In Ephesians 5, the Apostle Paul uses the image of Christ and His Church to give direction to married couples and their call to submission and sacrifice. These are valuable lessons, indeed. But I think that the matrimonial language used to describe our relationship with Jesus has misled American Christians to place a burden upon earthly marriage that it wasn’t designed to bear.
Perhaps because of a misunderstanding of Paul’s words about the mystery of the union between Christ and His Bride, in the minds of American Christians, marriage has taken a place that it was not meant to. As a consequence, it has become the ideological receptacle of two things: unrestricted sex without guilt and emotional stability.
Faced with the sexual revolution of the mid-20th century which persists and thrives still, American Christian culture has scrambled to express ages-long held sexual theology within our modern context. Unfortunately, instead of a nuanced and well-developed theology of the sexual part of human identity, the good use of the body, and the power of creating new life through the sexual act, the result is a condemnation of sex outside of marriage and a celebration of lots and lots of sex within it.
There is a problem with this simultaneous condemnation and celebration of sex: it takes our natural human inclination to have sex and asks us to put a rubber stamp on it that must be witnessed and performed by those with legal and ecclesiastical authority. I think the marriage debate right now rests on this.
(In addition to the Christian celebration of lots and lots of married sex, American Christian culture has left behind the procreative expectation of conjugal bliss, and we have forgotten that originally, in addition to being delightful, sex made babies, and it was good. But that’s a topic for another day.)
Chastity vs. Virginity
I adolesced at the beginning of the True Love Waits movement, and although I never signed the pledge for that organization, I knew many who did. Virginity was touted as salvation from the many evils plaguing young people (it was presented as an exclusively young-people problem…). We were taught to hold on to our virginity above all costs, but not to worry if we had already surrendered it because if we asked, God would grant to us a second virginity.

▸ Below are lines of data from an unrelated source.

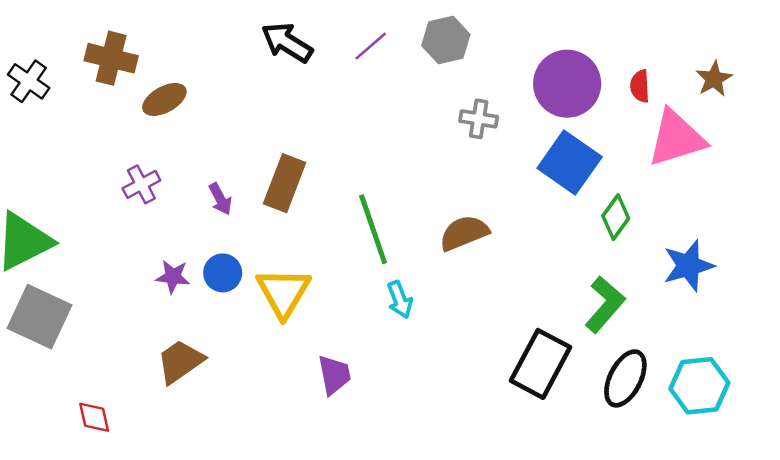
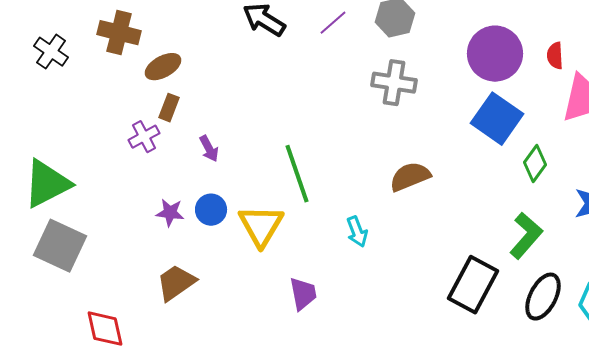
gray cross: (479, 119) -> (394, 83), moved, size x1.4
brown rectangle: (285, 183) -> (169, 108), moved, size x0.6
green line: (373, 229) -> (297, 174), moved
red diamond: (94, 417) -> (105, 329), size x1.4

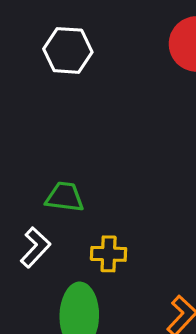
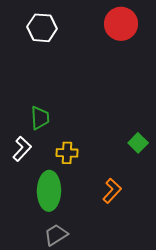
green trapezoid: (65, 197) -> (40, 118), turned 80

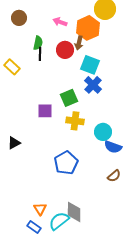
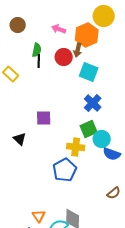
blue cross: (93, 85) -> (93, 103), moved
green square: (69, 98) -> (89, 129), moved
yellow cross: (75, 121) -> (76, 147), moved
black triangle: (14, 143) -> (20, 139), moved, turned -48
brown semicircle: (114, 176) -> (114, 193), moved

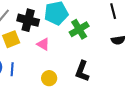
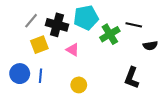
black line: (113, 11) -> (134, 25), moved, turned -63
black L-shape: (82, 71) -> (132, 78), moved

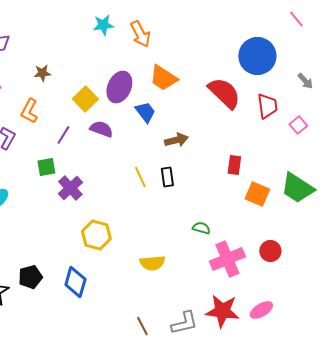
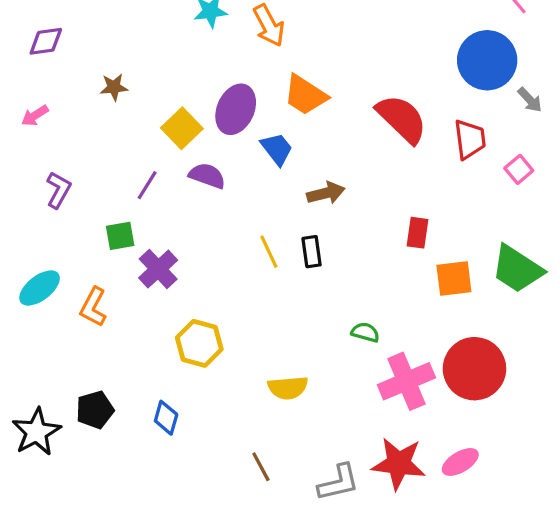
blue circle: (257, 56) -> (487, 60), moved
orange L-shape: (29, 111) -> (93, 307), moved
orange square: (257, 194) -> (454, 279), turned -30
red circle: (270, 251) -> (474, 369), size x1.8
blue diamond: (75, 282) -> (166, 418), size x0.7
brown line: (142, 326) -> (261, 467), moved

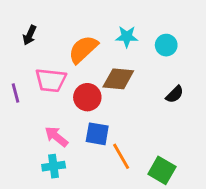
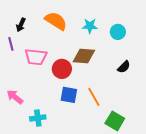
orange semicircle: (83, 49) -> (56, 21), moved, turned 75
purple line: (15, 93) -> (11, 44), moved
pink arrow: (56, 137) -> (15, 97), moved
orange line: (121, 156) -> (94, 97), moved

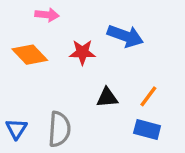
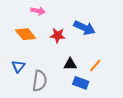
blue triangle: (16, 129) -> (18, 66), moved
blue rectangle: (147, 130) -> (81, 83), moved

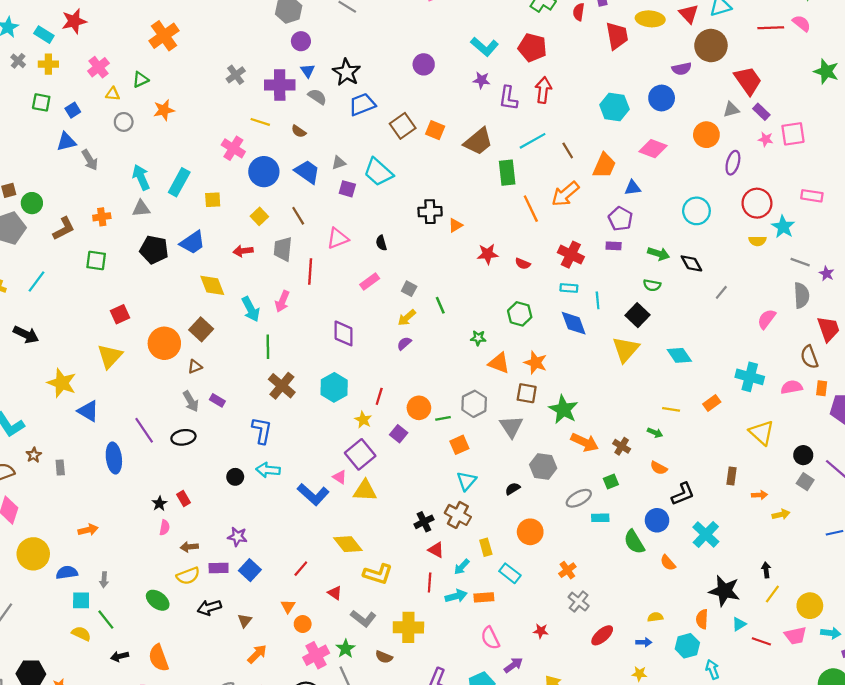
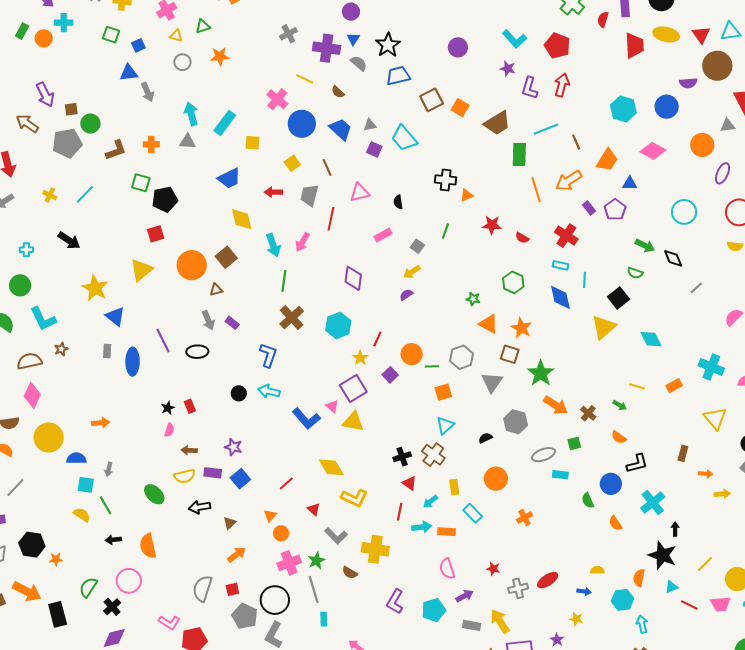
purple rectangle: (614, 246) -> (589, 208), moved, turned 40
black pentagon: (154, 250) -> (165, 199), moved, turned -30
green line: (440, 305) -> (445, 231), moved, turned 35
gray rectangle: (60, 467) -> (107, 351), moved
green semicircle: (634, 542) -> (588, 500), size x0.7
black arrow: (766, 570) -> (675, 529), moved
gray cross: (579, 602) -> (518, 588), moved, turned 30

Virginity was salvation, not Jesus, the giver of chastity. (Thanks to Lauren Winner and her book Real Sex: The Naked Truth about Chastity for her valuable insight. Read it.)
I am a witness to the harm of these well-intended but insufficient and damaging teachings. We have asked sexual human beings to lock down an integral facet of their personhood–sexuality–and save it for later.
Two problems: First, a healthy sexuality cannot be merely unlocked on the honeymoon night, nor even in the months of pre-marital counseling that leads up to the act of post-vow consummation. It takes years of conversation, prayer, self-examination, and shepherding to possess a healthy sexuality.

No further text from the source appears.